Readers Write: Climate change a threat to Long Island

0
Readers Write: Climate change a threat to Long Island

In a historic fashion, leaders from over 100 countries agreed to end deforestation by 2030. This is one of the biggest headlines to come out of the newsworthy United Nations Climate Conference, better known as ‘COP26’.

Climate change still can feel distant, people often view the earth’s rising temperature as a far off problem that will not affect us as New Yorkers. Climate change is most frequently framed as the threat of rising sea levels.

As members of a coastal community perhaps this is the framework that is most impactful for us. The National Oceanic and Atmospheric Administration is charged with monitoring rising sea levels, changes in climate, weather and coasts.

According to the NOAA, the global sea level has risen about nine inches since 1880. However, a third of this rise has come in the last 25 years.

Sea level rise can be noticed through beach erosion. Significant portions of the South Shore have less than three feet of elevation. Superstorm Sandy and higher storm surges provide further evidence.

While these weather events are not everyday occurrences they are an ever-looming threat. For South Shore Long Islanders, the threat of sea-level rise means flooded basements and shrunken shorelines.

Sea level rise is not the only threat of the climate crisis. Creation of food deserts, stronger storms, floods and hurricanes, prolonged heat waves and loss of biodiversity are some of the many problems we will face.

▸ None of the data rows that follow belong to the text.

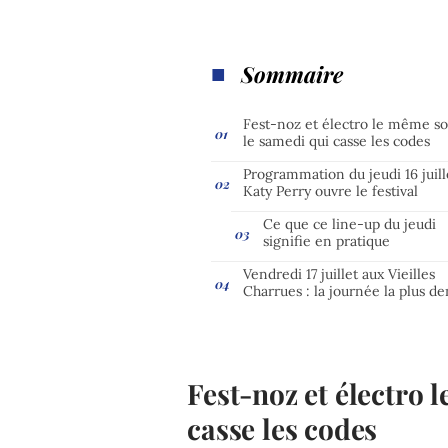
Sommaire
Fest-noz et électro le même soi
le samedi qui casse les codes
Programmation du jeudi 16 juille
Katy Perry ouvre le festival
Ce que ce line-up du jeudi
signifie en pratique
Vendredi 17 juillet aux Vieilles
Charrues : la journée la plus d
Fest-noz et électro 
casse les codes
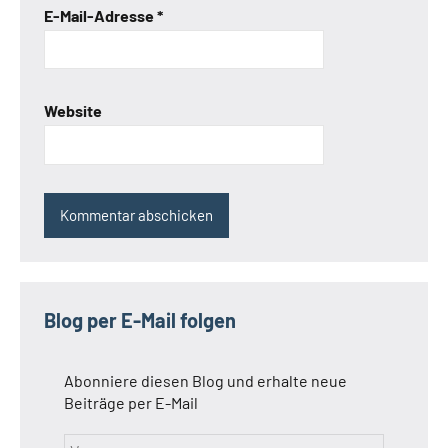
E-Mail-Adresse
*
Website
Blog per E-Mail folgen
Abonniere diesen Blog und erhalte neue
Beiträge per E-Mail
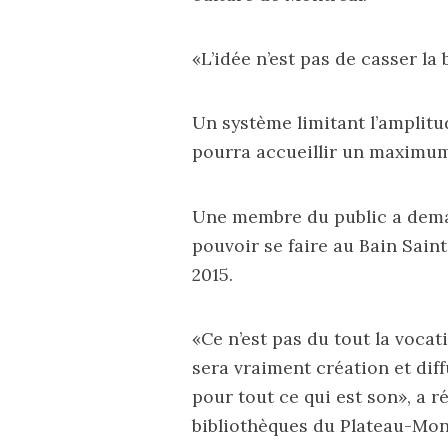
«L’idée n’est pas de casser la
Un système limitant l’amplitud
pourra accueillir un maximum
Une membre du public a demand
pouvoir se faire au Bain Sain
2015.
«Ce n’est pas du tout la voca
sera vraiment création et diff
pour tout ce qui est son», a r
bibliothèques du Plateau-Mon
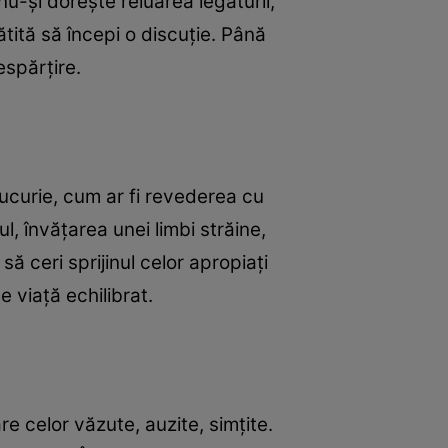
nu-şi doreşte reluarea legăturii,
ătită să începi o discuţie. Până
espărţire.
 bucurie, cum ar fi revederea cu
ul, învăţarea unei limbi străine,
ă ceri sprijinul celor apropiaţi
e viaţă echilibrat.
re celor văzute, auzite, simţite.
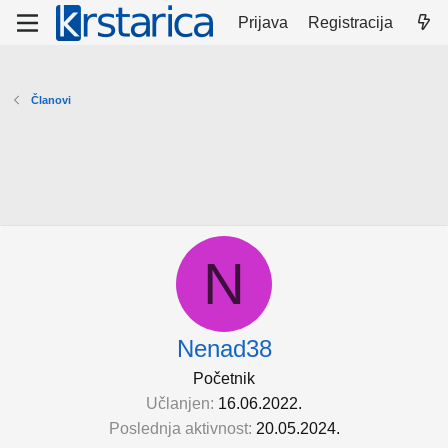
Prijava
Registracija
Članovi
N
Nenad38
Početnik
Učlanjen
16.06.2022.
Poslednja aktivnost
20.05.2024.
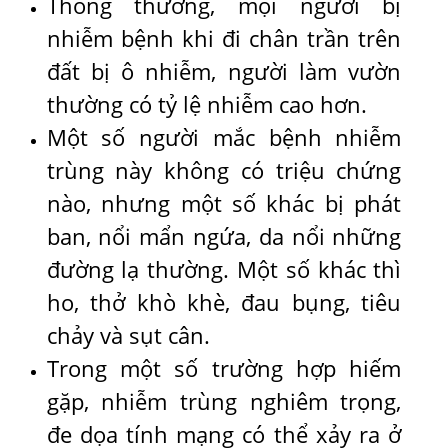
Thông thường, mọi người bị
nhiễm bệnh khi đi chân trần trên
đất bị ô nhiễm, người làm vườn
thường có tỷ lệ nhiễm cao hơn.
Một số người mắc bệnh nhiễm
trùng này không có triệu chứng
nào, nhưng một số khác bị phát
ban, nổi mẩn ngứa, da nổi những
đường lạ thường. Một số khác thì
ho, thở khò khè, đau bụng, tiêu
chảy và sụt cân.
Trong một số trường hợp hiếm
gặp, nhiễm trùng nghiêm trọng,
đe dọa tính mạng có thể xảy ra ở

As part of Western society, we have a greater ability to fight the effects of climate change. Citizens have much more autonomy and influence over their government. We have access to resources to mitigate the adverse effects.

Houses are being put on stilts. Sand dunes are being built up and restored from Fire Island to Montauk Point as part of a federally funded project. While these options cannot be mistaken for long-term solutions, they do prove how our ability to adapt is a key component of who is subjected to the damaging effects of climate change.

In 1948, the term environmental refugee was coined. Yet, those who leave their home because of its inhospitable climate are seen as migrants, not refugees. Refugees are granted certain status and protections when immigrating to other countries.

Migrants are seen as undeserving of these protections because they are voluntarily moving, typically for economic reasons. Many of the world’s poor are reliant on their ability to grow crops to survive.

As a result of rising temperatures, extreme heat waves and unpredictable local climates, agriculture is becoming increasingly difficult in the equatorial region. These conditions create food insecurity and scarcity.

Climate change refugee is a category that needs to be widely recognized at the international level as the climate crisis worsens. Pressure at the southern border of the United States in some measure is due to climate change.

Exploitation of natural resources, industrial disasters and instituted development projects are among the most prominent human-created reasons for people to leave their homes. These projects alter the natural ecosystem and can make the land inhospitable.

The influx of immigration to the global north is only going to increase in the coming years as a result of climate change. Our ability to fight the effects of climate change further highlights the privileged position of the global north versus the global south.

There is structural injustice seen through economic disparity between the two hemispheres in the world order. These core differences come through in the way we deal with climate change. A population’s ability to adapt is a demonstration of the vastness of resources and technology which can be put toward solutions.

Climate change is a global issue, therefore inaction will have trickled down effects.
The global north is better positioned to handle the effects of climate change and we are also the power players in international politics.

We need to consider our privileged position when speaking about climate change. We are on unequal footing. Migration as a result of people’s homelands now being inhospitable is an issue that the global north and the west will have to solve.

Each nation is not able to solve the climate crisis for their own people alone. Looking inward for a solution will leave all people without one. International organizations provide a framework for collaboration.

COP26 leaves leaders with goals for them to promote domestically. Small milestones, through collective action, can lead to larger change.

As New Yorker’s we have a powerful voice and as Long Islanders we understand and bear witness to the changing climate.

Furthermore, as citizens from a powerful nation and influential part of the country we have to do our part in expanding the conversation from its current political framework and bring attention to the long-term effects of climate change, such as climate change refugees.